# .22 conversion for XD9?



## chip2 (Apr 8, 2015)

Does anyone have experience with the .22 conversion kit for the XD? I think it’s made by Advantage Arms. Maybe it’s more cost effective to just get a separate pistol in .22? The cost is close to the same.


----------



## Tangof (Jan 26, 2014)

Sorry for the long delay. I don't have experience with the XD, but the Advantage Arms .22 conversion works fine in my Glock 21. These are solid conversion kit's but may need High Velocity ammunition to operate reliably.


----------



## Bisley (Aug 24, 2008)

I have a .22 conversion for my CZ-75. It works great, but I would rather have a separate pistol, if I could find one that shot as well.


----------



## Tangof (Jan 26, 2014)

Bisley said:


> I have a .22 conversion for my CZ-75. It works great, but I would rather have a separate pistol, if I could find one that shot as well.

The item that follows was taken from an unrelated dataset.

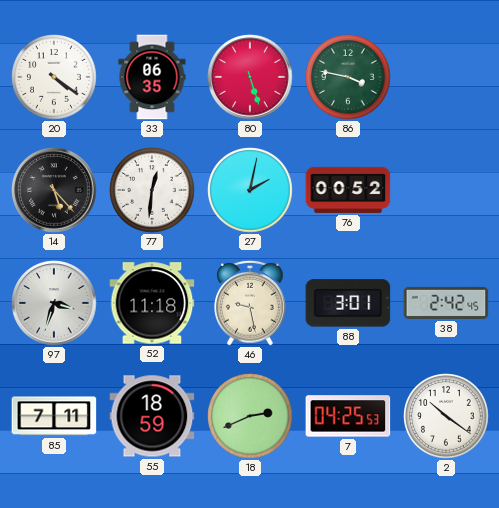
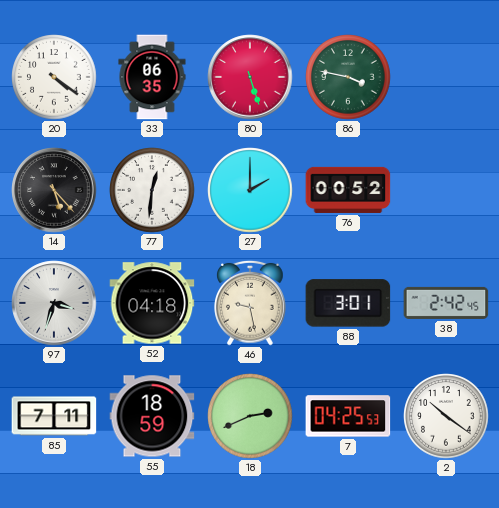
27: 2:02 -> 2:00
52: 11:18 -> 04:18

The Kadet KIt is very accurate and reliable but of course your tying the frame of another CZ up when you use the kit. I generally mount it on my PCR and leave it there as I carry a P-01 for EDC.


----------



## warcloud (Oct 24, 2013)

M&p 22 Compact is nice little gun shoots well i use mine for plunk en love it


----------



## Pandaz3 (Aug 23, 2018)

People seem to like the new Taurus TX-22, but if you enjoy the mechanics of chancing a conversion back and forth...


----------



## Tangof (Jan 26, 2014)

Pandaz3 said:


> People seem to like the new Taurus TX-22, but if you enjoy the mechanics of chancing a conversion back and forth...

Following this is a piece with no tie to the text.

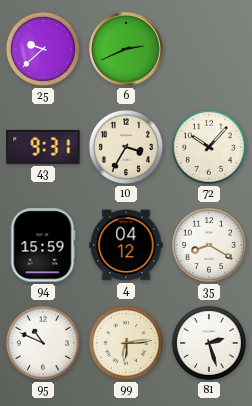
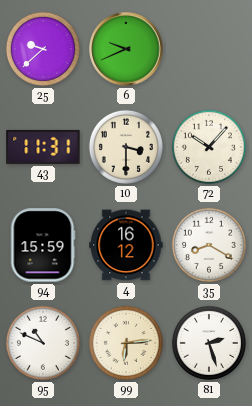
6: 2:41 -> 9:41
43: 9:31 -> 11:31
10: 3:35 -> 3:30
4: 04:12 -> 16:12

 I don't like the switching back and forth but you can practice with .22's on the same frame as 9MM's. With 9's being so cheap lately I pretty much don't bother with the kit anymore. And yes there's the TX22...


----------



## RK3369 (Aug 12, 2013)

The characteristics differences between the two ammo types are so large, I wonder if it is even worth practicing with a 22 if you intend to regularly use a 9mm? I just don’t perceive shooting them at all close. Only benefit might be just physically handling and aiming the frame but certainly not in shooting and cycling the action.


----------



## Tangof (Jan 26, 2014)

I said this before I find the .22 unit's are good for training new shooter's in that they learn operation, sight picture and trigger control. Basics. Switch to the 9MM on the same frame and your ahead of the game.


----------